The concept of the Kinsley gaffe has now crossed the Pacific Ocean. The Japanese finance minister, Taro Aso, has apologized for pointing out the obvious: Japan's shrinking population is due to the fact that people aren't having enough children.

The headline in the New York Times is (perhaps inadvertently) amusing: "Official Apologizes After Blaming Childless People for Japan's Shrinking Population." What, exactly, is there to apologize for? This is so glaringly indisputable that even Captain Obvious could have made that observation. It's like blaming bank robbers for causing bank robberies.

So, Mr. Aso committed a classic Kinsley gaffe. He said something that was obviously true, but he wasn't supposed to say it, possibly because it's a touchy subject in Japan.

The Incredible Shrinking Japan

Contrary to popular wisdom, the world is neither overpopulated nor growing out of control. There are no precise consensus figures, but many demographers believe that, sometime in the 2100s, the world population will hit a peak (maybe around 11 billion) and then begin to decline.

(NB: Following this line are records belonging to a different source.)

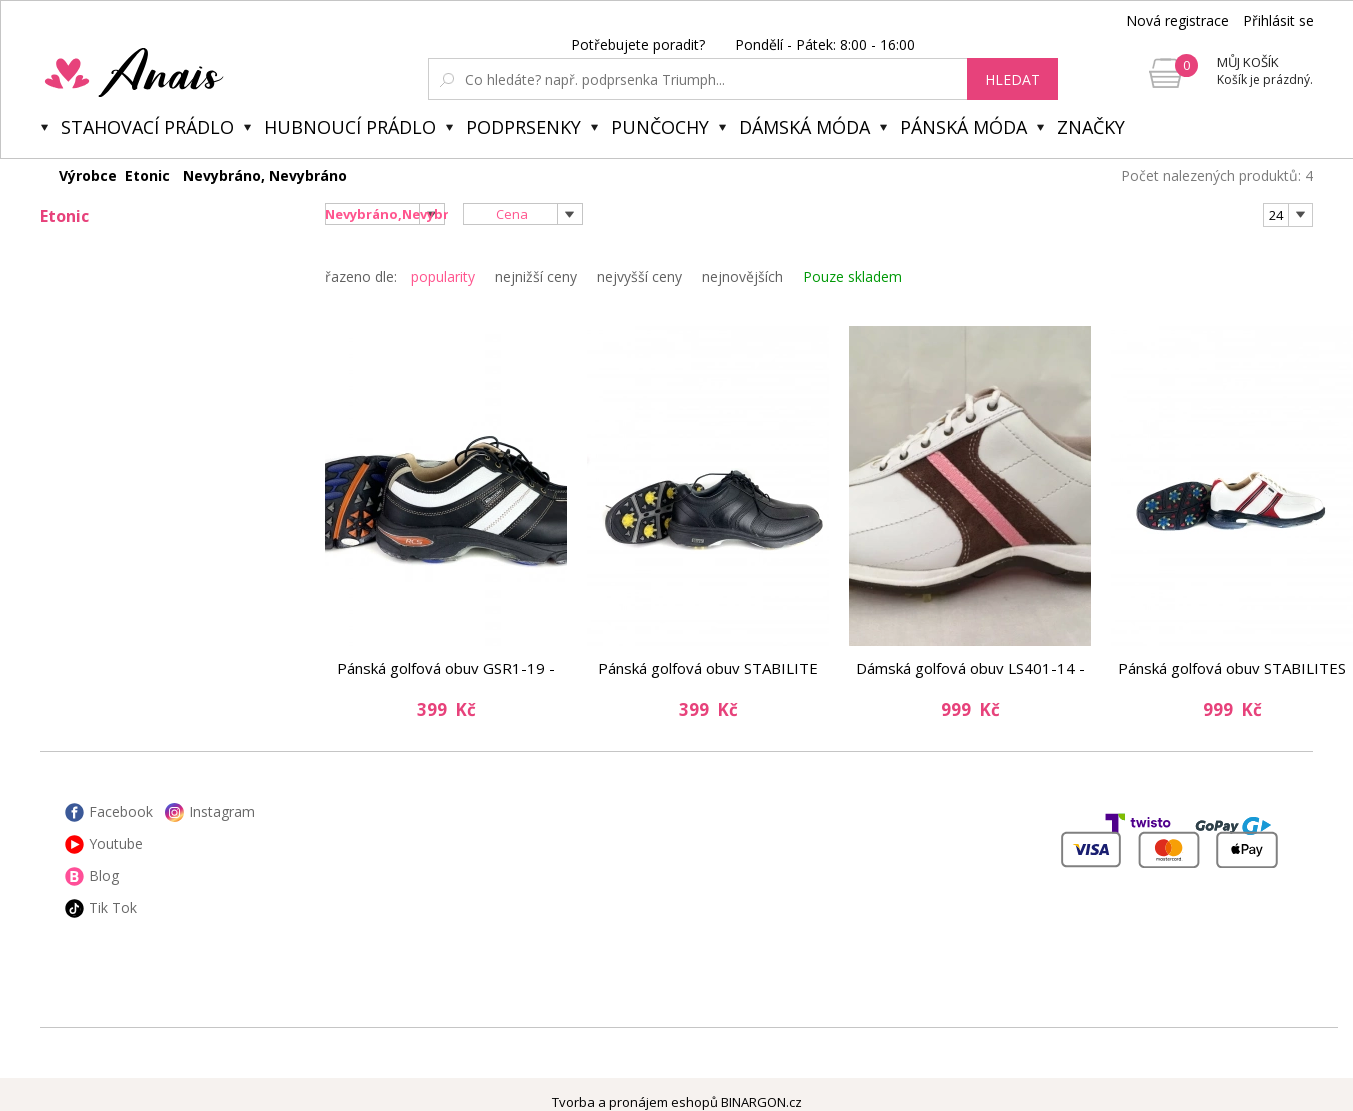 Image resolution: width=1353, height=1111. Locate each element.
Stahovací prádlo (147, 127)
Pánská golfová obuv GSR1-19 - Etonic (446, 668)
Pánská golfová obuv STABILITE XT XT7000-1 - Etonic (708, 668)
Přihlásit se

Population growth until 2100 will not occur evenly. Some countries, notably in Africa, will gain many more people. But several countries, mostly in Europe, will shrink. The map below, provided by Our World in Data, depicts this projection:

Of course, these projections are based on models, and small tweaks to the assumptions that underlie them can greatly influence the predicted outcomes. A new book called Empty Planet argues that increasing female literacy rates will rapidly bring down population growth to such an extent that humanity will begin shrinking this century. The authors write, a little too gloomily in my opinion, "In roughly three decades, the global population will begin to decline... Once that decline begins, it will never end."

Japan is already preparing for this eventuality. That's one reason why Japan is crazy for robots. In the United States, we view them with suspicion, seeing them as soulless job stealers. In Japan, they are seen as saviors; there won't be enough people to do all the work that needs to be done (e.g., taking care of the elderly), so robots can help fill in.

On the downside, there's a budding sex robot industry in Japan, which probably isn't helping the population problem.